Opinião

Considerações sobre a relação entre Carf e Judiciário

Autor

  • Plinio J. Marafon

    é advogado e contador mestre em Direito Tributário pela Universidade de São Paulo especialista em Direito Tributário pela PUC-SP e sócio do escritório Marafon Soares Nagai e Marsilli Advogados.

1 de julho de 2019, 15h57

A temática Carf x Judiciário, destinada àqueles processos que são vencidos pela PFN no Carf, mas cujos contribuintes pretendem discutir a tese no Judiciário, reclama uma visão pragmática do ponto de vista do advogado-empresário, que deve ter a sensibilidade de combinar a virtuosidade das teses jurídicas com o interesse financeiro-patrimonial do contribuinte, sob o enfoque do risco envolvido e das chances de sucesso.

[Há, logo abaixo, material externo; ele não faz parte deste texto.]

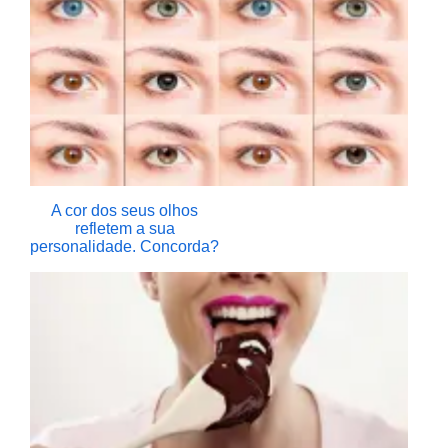
A cor dos seus olhos
refletem a sua
personalidade. Concorda?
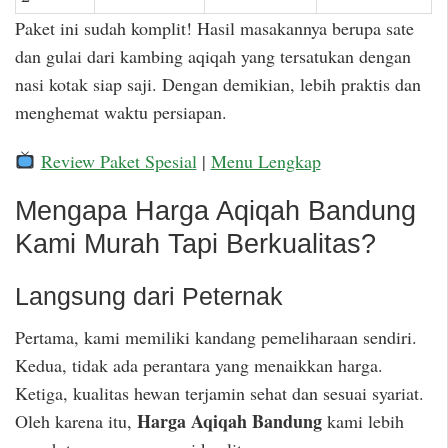
Paket ini sudah komplit! Hasil masakannya berupa sate
dan gulai dari kambing aqiqah yang tersatukan dengan
nasi kotak siap saji. Dengan demikian, lebih praktis dan
menghemat waktu persiapan.
Review Paket Spesial
|
Menu Lengkap
Mengapa Harga Aqiqah Bandung
Kami Murah Tapi Berkualitas?
Langsung dari Peternak
Pertama, kami memiliki kandang pemeliharaan sendiri.
Kedua, tidak ada perantara yang menaikkan harga.
Ketiga, kualitas hewan terjamin sehat dan sesuai syariat.
Harga Aqiqah Bandung
Oleh karena itu,
kami lebih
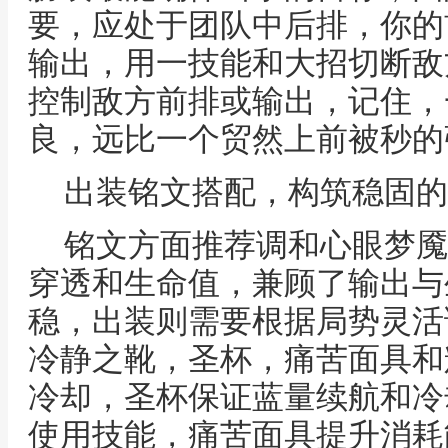
要，应处于团队中后排，你的
输出，用一技能和大招切断敌
控制敌方前排或输出，记住，
良，远比一个贸然上前被秒的
出装铭文搭配，构筑稳固的
铭文方面推荐调和心眼梦魇
穿透和生命值，兼顾了输出与
稳，出装则需要根据局势灵活
冷静之靴，圣杯，痛苦面具和
冷却，圣杯保证蓝量续航和冷
使用技能，痛苦面具提升消耗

Partiremos do princípio de que questões perdidas no Carf e, posteriormente, também no Judiciário, são absolutamente neutras para essa análise porquanto, nesse caso, o Tribunal Administrativo se tornou um “tribunal-de-passagem”, possibilitando o ganho de tempo na discussão sem custos ou necessidade de travar bens patrimoniais, para a obtenção da sempre e tão valiosa CND.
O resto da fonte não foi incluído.